Tepat sebulan lalu usiaku genap tiga puluh delapan tahun. Masa kritis saja sudah mau habis kata saudara-saudaraku, tapi aku belum juga bertemu wanita itu. Mencoba sudah berkali-kali, jangan kira aku hanya diam saja. Dekat, jalan serius, tapi kemudian tak jadi.

Sekian kali gagal, tentu aku sudah meraba biang penyebabnya. Saampai aku pada satu kesimpulan, syarat ibu lah yang susah dipenuhi. Kesimpulanku berangkat dari sini;

Tiga hubungan terakhirku punya nasib sama, kandas nggak lama setelah kuajak mereka bertemu orang tuaku.

Soal menantu, Ibu emang nggak pernah mengatakan dengan frontal dan spesifik kriteria wanita yang dia inginkan jadi istriku, tapi kalau kusimpulkan daftarnya panjang. Ibuku perfeksionis, menaruh perhatian sampai pada hal kecil-kecil kalau menilai orang. Ada perilaku yang melenceng sedikit saja dari calonku, beliau pasti peka. Jeleknya, satu kesalahan saja beliau langsung ilfeel.
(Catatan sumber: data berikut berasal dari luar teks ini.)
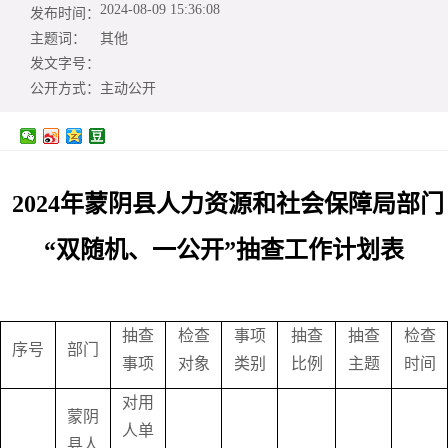
2024-08-09 15:36:08
发布时间：
主题词：
其他
发文字号：
公开方式：
主动公开
2024年蒙阴县人力资源和社会保障局部门
“双随机、一公开”抽查工作计划表
抽查
检查
事项
抽查
抽查
检查
序号
部门
事项
对象
类别
比例
主题
时间
对用
蒙阴
人单
县人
Nggak seperti bapak yang menyerahkan sepenuhnya pilihan padaku, ibu banyak mewanti. Ibu banyak menyarankan dan mempertanyakan berulang-ulang pilihanku kalau beliau nggak sreg sama yang kupilih. Hari berikutnya setelah kukenalkan wanitaku padanya, beliau pasti nggak akan puas cuma sepuluh kali menanyakan keyakinanku, selalu seperti itu.

Pertama kali kukenalkan wanita pada kedua orang tuaku itu dulu saat aku berusia dua puluh sembilan tahun, tak lama setelah kenaikan pangkatku menjadi golongan IV/a. Awalnya, kupikir ibu menanyakan keyakinanku setelah mempertemukannya dengan kekasihku itu wajar. Namun berhari-hari mendapat pertanyaan yang sama aku jadi mengerti ibu bermaksud lain. Beliau nggak sanggup melarangku langsung, jadi berusaha mencari raguku.

Jujur saja, dulu aku merasa nggak nyaman, merasa dikekang, tapi mungkin karena besar rasa sayangku yang terpupuk sedari kecil pada beliau, akhirnya aku mengikuti keinginan beliau. Terakhir aku mengenalkan wanita sudah empat tahun lalu, hasilnya sama saja.

Aku tidak menyalahkan ibu. Lagi pula, wanita-wanita yang sempat kukenalkan pada orang tuaku dulu memang jodohnya pria lain, bukan aku. Buktinya sekarang mereka semua sudah berhasil dengan rumah tangga masing-masing. Kalau aku, ya, aku percaya saja jatahku sendirian mungkin memang lebih lama dari pada yang lain.